• **INPUT DATA**
-=-=-=-=-

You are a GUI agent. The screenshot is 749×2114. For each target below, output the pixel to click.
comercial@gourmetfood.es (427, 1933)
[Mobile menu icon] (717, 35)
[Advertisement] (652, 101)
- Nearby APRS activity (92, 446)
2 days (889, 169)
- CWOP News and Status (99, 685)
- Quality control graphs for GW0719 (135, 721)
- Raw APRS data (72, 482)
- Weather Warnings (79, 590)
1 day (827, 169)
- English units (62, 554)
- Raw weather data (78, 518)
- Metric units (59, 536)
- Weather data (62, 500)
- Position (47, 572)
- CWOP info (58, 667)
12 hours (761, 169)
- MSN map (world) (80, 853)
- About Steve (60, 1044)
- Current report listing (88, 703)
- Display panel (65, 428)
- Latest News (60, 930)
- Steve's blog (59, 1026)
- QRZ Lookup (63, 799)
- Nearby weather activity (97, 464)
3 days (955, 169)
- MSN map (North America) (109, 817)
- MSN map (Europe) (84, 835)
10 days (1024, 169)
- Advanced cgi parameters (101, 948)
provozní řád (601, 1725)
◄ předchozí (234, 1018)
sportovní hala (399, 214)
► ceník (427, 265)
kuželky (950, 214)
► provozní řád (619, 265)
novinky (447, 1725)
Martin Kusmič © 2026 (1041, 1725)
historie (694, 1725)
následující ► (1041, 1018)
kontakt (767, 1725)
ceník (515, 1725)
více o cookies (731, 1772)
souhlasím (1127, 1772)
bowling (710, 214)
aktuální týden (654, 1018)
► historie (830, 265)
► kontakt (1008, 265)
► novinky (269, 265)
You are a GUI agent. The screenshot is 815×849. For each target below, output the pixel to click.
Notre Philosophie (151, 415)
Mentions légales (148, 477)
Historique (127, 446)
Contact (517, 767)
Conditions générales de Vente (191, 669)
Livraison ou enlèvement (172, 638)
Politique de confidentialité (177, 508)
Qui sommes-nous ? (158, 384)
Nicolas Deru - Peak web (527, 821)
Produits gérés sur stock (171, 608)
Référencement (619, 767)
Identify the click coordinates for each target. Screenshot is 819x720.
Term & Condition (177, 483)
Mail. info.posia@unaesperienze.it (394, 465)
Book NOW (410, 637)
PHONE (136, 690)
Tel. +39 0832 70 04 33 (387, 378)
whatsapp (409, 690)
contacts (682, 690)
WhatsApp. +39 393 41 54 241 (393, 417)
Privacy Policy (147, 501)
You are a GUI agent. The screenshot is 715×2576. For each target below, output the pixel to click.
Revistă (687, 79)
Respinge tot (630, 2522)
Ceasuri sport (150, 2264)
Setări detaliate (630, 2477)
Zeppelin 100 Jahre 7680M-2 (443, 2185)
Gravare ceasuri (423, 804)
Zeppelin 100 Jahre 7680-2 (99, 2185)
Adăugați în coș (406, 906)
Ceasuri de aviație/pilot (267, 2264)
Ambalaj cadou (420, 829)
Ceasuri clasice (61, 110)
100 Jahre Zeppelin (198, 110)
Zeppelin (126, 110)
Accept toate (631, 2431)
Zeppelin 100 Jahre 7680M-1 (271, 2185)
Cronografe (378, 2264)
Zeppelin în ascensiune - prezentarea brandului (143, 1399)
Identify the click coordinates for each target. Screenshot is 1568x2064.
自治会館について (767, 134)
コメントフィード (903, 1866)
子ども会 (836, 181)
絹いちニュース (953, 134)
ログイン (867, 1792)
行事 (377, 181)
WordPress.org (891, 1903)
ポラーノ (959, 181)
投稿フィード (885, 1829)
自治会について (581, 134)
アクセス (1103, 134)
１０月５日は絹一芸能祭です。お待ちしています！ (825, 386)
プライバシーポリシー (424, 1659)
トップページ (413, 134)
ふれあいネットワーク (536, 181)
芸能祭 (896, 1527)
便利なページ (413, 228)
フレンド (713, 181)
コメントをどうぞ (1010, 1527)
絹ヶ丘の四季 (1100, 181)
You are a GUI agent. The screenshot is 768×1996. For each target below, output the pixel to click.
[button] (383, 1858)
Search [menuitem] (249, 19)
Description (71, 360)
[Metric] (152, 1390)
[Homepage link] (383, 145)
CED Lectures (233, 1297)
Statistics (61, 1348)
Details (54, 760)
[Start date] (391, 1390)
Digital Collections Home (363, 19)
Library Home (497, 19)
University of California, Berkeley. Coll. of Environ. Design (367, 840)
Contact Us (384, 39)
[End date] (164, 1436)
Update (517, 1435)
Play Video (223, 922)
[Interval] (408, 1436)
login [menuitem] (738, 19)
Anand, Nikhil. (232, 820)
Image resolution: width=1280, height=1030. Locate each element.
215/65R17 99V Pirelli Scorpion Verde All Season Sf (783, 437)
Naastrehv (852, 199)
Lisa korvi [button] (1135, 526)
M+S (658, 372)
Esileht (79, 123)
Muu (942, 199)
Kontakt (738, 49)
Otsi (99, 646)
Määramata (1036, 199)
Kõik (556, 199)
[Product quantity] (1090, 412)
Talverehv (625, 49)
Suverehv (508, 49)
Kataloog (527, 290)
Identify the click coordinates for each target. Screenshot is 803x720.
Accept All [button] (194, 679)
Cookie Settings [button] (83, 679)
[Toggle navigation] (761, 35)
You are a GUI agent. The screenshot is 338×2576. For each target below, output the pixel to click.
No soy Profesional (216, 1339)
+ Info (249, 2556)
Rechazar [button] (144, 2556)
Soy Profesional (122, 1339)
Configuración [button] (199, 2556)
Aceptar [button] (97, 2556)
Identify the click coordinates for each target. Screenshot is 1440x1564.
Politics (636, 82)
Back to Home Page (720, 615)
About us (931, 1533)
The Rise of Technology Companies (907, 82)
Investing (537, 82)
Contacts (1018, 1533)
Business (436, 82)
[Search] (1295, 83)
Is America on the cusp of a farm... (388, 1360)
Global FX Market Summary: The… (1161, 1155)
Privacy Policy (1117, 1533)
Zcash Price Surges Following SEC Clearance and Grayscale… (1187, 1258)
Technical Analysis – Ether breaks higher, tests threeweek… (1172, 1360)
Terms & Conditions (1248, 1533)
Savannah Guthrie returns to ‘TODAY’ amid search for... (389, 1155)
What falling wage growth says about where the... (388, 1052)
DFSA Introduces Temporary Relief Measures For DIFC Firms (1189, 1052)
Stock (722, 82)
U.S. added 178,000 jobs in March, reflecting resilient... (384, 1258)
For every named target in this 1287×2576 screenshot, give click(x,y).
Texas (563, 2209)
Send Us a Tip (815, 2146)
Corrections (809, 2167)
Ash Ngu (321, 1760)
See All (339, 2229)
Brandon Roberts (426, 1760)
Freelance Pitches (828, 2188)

-=-=-=-=-

• **EXERCISE DIRECTIONS**
So that nothing is lost, retype every entry in the listing above exactly.

• **WORKED SOLUTION**
You are a GUI agent. The screenshot is 749×2114. For each target below, output the pixel to click.
comercial@gourmetfood.es (427, 1933)
[Mobile menu icon] (717, 35)
[Advertisement] (652, 101)
- Nearby APRS activity (92, 446)
2 days (889, 169)
- CWOP News and Status (99, 685)
- Quality control graphs for GW0719 (135, 721)
- Raw APRS data (72, 482)
- Weather Warnings (79, 590)
1 day (827, 169)
- English units (62, 554)
- Raw weather data (78, 518)
- Metric units (59, 536)
- Weather data (62, 500)
- Position (47, 572)
- CWOP info (58, 667)
12 hours (761, 169)
- MSN map (world) (80, 853)
- About Steve (60, 1044)
- Current report listing (88, 703)
- Display panel (65, 428)
- Latest News (60, 930)
- Steve's blog (59, 1026)
- QRZ Lookup (63, 799)
- Nearby weather activity (97, 464)
3 days (955, 169)
- MSN map (North America) (109, 817)
- MSN map (Europe) (84, 835)
10 days (1024, 169)
- Advanced cgi parameters (101, 948)
provozní řád (601, 1725)
◄ předchozí (234, 1018)
sportovní hala (399, 214)
► ceník (427, 265)
kuželky (950, 214)
► provozní řád (619, 265)
novinky (447, 1725)
Martin Kusmič © 2026 (1041, 1725)
historie (694, 1725)
následující ► (1041, 1018)
kontakt (767, 1725)
ceník (515, 1725)
více o cookies (731, 1772)
souhlasím (1127, 1772)
bowling (710, 214)
aktuální týden (654, 1018)
► historie (830, 265)
► kontakt (1008, 265)
► novinky (269, 265)
You are a GUI agent. The screenshot is 815×849. For each target below, output the pixel to click.
Notre Philosophie (151, 415)
Mentions légales (148, 477)
Historique (127, 446)
Contact (517, 767)
Conditions générales de Vente (191, 669)
Livraison ou enlèvement (172, 638)
Politique de confidentialité (177, 508)
Qui sommes-nous ? (158, 384)
Nicolas Deru - Peak web (527, 821)
Produits gérés sur stock (171, 608)
Référencement (619, 767)
Identify the click coordinates for each target. Screenshot is 819x720.
Term & Condition (177, 483)
Mail. info.posia@unaesperienze.it (394, 465)
Book NOW (410, 637)
PHONE (136, 690)
Tel. +39 0832 70 04 33 (387, 378)
whatsapp (409, 690)
contacts (682, 690)
WhatsApp. +39 393 41 54 241 (393, 417)
Privacy Policy (147, 501)
You are a GUI agent. The screenshot is 715×2576. For each target below, output the pixel to click.
Revistă (687, 79)
Respinge tot (630, 2522)
Ceasuri sport (150, 2264)
Setări detaliate (630, 2477)
Zeppelin 100 Jahre 7680M-2 (443, 2185)
Gravare ceasuri (423, 804)
Zeppelin 100 Jahre 7680-2 (99, 2185)
Adăugați în coș (406, 906)
Ceasuri de aviație/pilot (267, 2264)
Ambalaj cadou (420, 829)
Ceasuri clasice (61, 110)
100 Jahre Zeppelin (198, 110)
Zeppelin (126, 110)
Accept toate (631, 2431)
Zeppelin 100 Jahre 7680M-1 (271, 2185)
Cronografe (378, 2264)
Zeppelin în ascensiune - prezentarea brandului (143, 1399)
Identify the click coordinates for each target. Screenshot is 1568x2064.
自治会館について (767, 134)
コメントフィード (903, 1866)
子ども会 (836, 181)
絹いちニュース (953, 134)
ログイン (867, 1792)
行事 (377, 181)
WordPress.org (891, 1903)
ポラーノ (959, 181)
投稿フィード (885, 1829)
自治会について (581, 134)
アクセス (1103, 134)
１０月５日は絹一芸能祭です。お待ちしています！ (825, 386)
プライバシーポリシー (424, 1659)
トップページ (413, 134)
ふれあいネットワーク (536, 181)
芸能祭 (896, 1527)
便利なページ (413, 228)
フレンド (713, 181)
コメントをどうぞ (1010, 1527)
絹ヶ丘の四季 (1100, 181)
You are a GUI agent. The screenshot is 768×1996. For each target below, output the pixel to click.
[button] (383, 1858)
Search [menuitem] (249, 19)
Description (71, 360)
[Metric] (152, 1390)
[Homepage link] (383, 145)
CED Lectures (233, 1297)
Statistics (61, 1348)
Details (54, 760)
[Start date] (391, 1390)
Digital Collections Home (363, 19)
Library Home (497, 19)
University of California, Berkeley. Coll. of Environ. Design (367, 840)
Contact Us (384, 39)
[End date] (164, 1436)
Update (517, 1435)
Play Video (223, 922)
[Interval] (408, 1436)
login [menuitem] (738, 19)
Anand, Nikhil. (232, 820)
Image resolution: width=1280, height=1030. Locate each element.
215/65R17 99V Pirelli Scorpion Verde All Season Sf (783, 437)
Naastrehv (852, 199)
Lisa korvi [button] (1135, 526)
M+S (658, 372)
Esileht (79, 123)
Muu (942, 199)
Kontakt (738, 49)
Otsi (99, 646)
Määramata (1036, 199)
Kõik (556, 199)
[Product quantity] (1090, 412)
Talverehv (625, 49)
Suverehv (508, 49)
Kataloog (527, 290)
Identify the click coordinates for each target. Screenshot is 803x720.
Accept All [button] (194, 679)
Cookie Settings [button] (83, 679)
[Toggle navigation] (761, 35)
You are a GUI agent. The screenshot is 338×2576. For each target below, output the pixel to click.
No soy Profesional (216, 1339)
+ Info (249, 2556)
Rechazar [button] (144, 2556)
Soy Profesional (122, 1339)
Configuración [button] (199, 2556)
Aceptar [button] (97, 2556)
Identify the click coordinates for each target. Screenshot is 1440x1564.
Politics (636, 82)
Back to Home Page (720, 615)
About us (931, 1533)
The Rise of Technology Companies (907, 82)
Investing (537, 82)
Contacts (1018, 1533)
Business (436, 82)
[Search] (1295, 83)
Is America on the cusp of a farm... (388, 1360)
Global FX Market Summary: The… (1161, 1155)
Privacy Policy (1117, 1533)
Zcash Price Surges Following SEC Clearance and Grayscale… (1187, 1258)
Technical Analysis – Ether breaks higher, tests threeweek… (1172, 1360)
Terms & Conditions (1248, 1533)
Savannah Guthrie returns to ‘TODAY’ amid search for... (389, 1155)
What falling wage growth says about where the... (388, 1052)
DFSA Introduces Temporary Relief Measures For DIFC Firms (1189, 1052)
Stock (722, 82)
U.S. added 178,000 jobs in March, reflecting resilient... (384, 1258)
For every named target in this 1287×2576 screenshot, give click(x,y).
Texas (563, 2209)
Send Us a Tip (815, 2146)
Corrections (809, 2167)
Ash Ngu (321, 1760)
See All (339, 2229)
Brandon Roberts (426, 1760)
Freelance Pitches (828, 2188)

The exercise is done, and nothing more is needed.